“A Palavra de Deus é viva e eficaz, mais cortante que qualquer espada de dois gumes; […] ela sonda os sentimentos e pensamentos mais íntimos.” (Hb 4,12) Com essas belas palavras da Carta aos Hebreus iniciamos o percurso de releitura de outro documento fundamental do Vaticano II, que trata exatamente da Revelação Divina: a constituição dogmática Dei Verbum.

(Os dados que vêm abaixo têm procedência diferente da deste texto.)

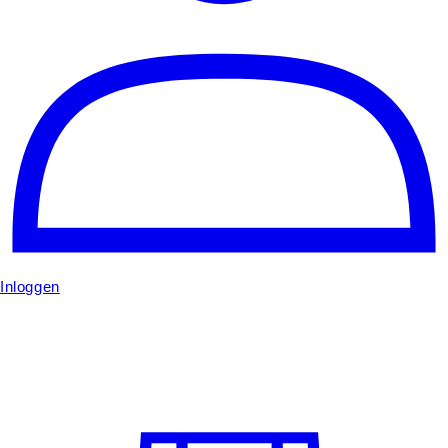
Inloggen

Por Darlei Zanon, jornalista e assessor editorial da PAULUS Editora
Eis o artigo:
A constituição Dei Verbum é fruto de um caminho de amadurecimento que levou anos, sofrendo particular influência das encíclicas Providentissimus Deus (de Leão XIII), Spiritus Paraclitus (Bento XV) e Divino Afflate Spiritus (Pio XII). Desenvolvimento lento, mas que refletiu uma necessidade da Igreja: resgatar o valor e centralidade da Sagrada Escritura. Por ocasião do Concílio, chegaram a Roma 102 proposições que foram selecionadas, agrupadas e aprofundadas pela comissão preparatória. Devido a sua complexidade, e após 104 intervenções, os padres conciliares pediram que se parassem as discussões e que o esquema fosse reelaborado. O texto atual foi promulgado a 18 de novembro de 1965, após receber 2.344 votos a favor e seis contra.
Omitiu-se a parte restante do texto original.